Start of INFORMATION SHOWN

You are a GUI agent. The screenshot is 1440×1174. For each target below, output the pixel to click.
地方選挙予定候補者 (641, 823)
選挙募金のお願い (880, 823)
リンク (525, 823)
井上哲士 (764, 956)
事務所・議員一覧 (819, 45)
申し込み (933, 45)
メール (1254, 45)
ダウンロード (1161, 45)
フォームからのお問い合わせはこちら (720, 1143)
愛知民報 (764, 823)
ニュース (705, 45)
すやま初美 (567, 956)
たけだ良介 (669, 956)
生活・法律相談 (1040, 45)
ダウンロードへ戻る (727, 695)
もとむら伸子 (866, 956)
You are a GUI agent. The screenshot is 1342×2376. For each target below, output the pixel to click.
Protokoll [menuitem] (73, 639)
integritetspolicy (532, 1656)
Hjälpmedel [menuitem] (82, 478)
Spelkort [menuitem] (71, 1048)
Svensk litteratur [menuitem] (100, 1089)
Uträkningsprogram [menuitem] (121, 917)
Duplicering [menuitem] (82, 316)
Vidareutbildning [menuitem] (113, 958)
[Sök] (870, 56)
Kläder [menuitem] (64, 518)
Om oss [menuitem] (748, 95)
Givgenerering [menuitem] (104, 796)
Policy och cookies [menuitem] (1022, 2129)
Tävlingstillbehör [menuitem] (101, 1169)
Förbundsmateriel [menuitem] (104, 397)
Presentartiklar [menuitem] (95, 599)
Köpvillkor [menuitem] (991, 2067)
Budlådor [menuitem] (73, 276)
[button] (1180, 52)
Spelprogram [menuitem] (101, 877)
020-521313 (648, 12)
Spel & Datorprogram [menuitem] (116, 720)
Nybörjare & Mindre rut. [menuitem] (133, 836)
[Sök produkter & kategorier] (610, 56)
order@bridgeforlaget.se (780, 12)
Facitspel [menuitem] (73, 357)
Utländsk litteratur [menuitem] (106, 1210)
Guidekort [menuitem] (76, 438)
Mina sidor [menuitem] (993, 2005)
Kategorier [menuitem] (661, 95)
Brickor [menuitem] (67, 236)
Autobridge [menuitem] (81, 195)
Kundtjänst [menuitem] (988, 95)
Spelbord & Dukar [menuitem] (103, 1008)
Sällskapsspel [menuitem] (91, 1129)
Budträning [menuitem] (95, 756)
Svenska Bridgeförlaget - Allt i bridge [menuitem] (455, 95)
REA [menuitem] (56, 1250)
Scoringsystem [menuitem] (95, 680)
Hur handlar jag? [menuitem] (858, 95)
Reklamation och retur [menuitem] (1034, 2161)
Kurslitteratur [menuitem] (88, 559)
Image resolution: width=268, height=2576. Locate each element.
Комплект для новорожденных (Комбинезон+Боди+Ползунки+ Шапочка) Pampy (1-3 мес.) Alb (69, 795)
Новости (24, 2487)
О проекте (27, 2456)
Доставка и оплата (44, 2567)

End of INFORMATION SHOWN

*ACTIVITY*
In the listing above, find the line containing "Комплект для новорожденных"; that line and every line after it, through the last, are to be retyped exactly.

*SOLUTION TO THE PROBLEM*
Комплект для новорожденных (Комбинезон+Боди+Ползунки+ Шапочка) Pampy (1-3 мес.) Alb (69, 795)
Новости (24, 2487)
О проекте (27, 2456)
Доставка и оплата (44, 2567)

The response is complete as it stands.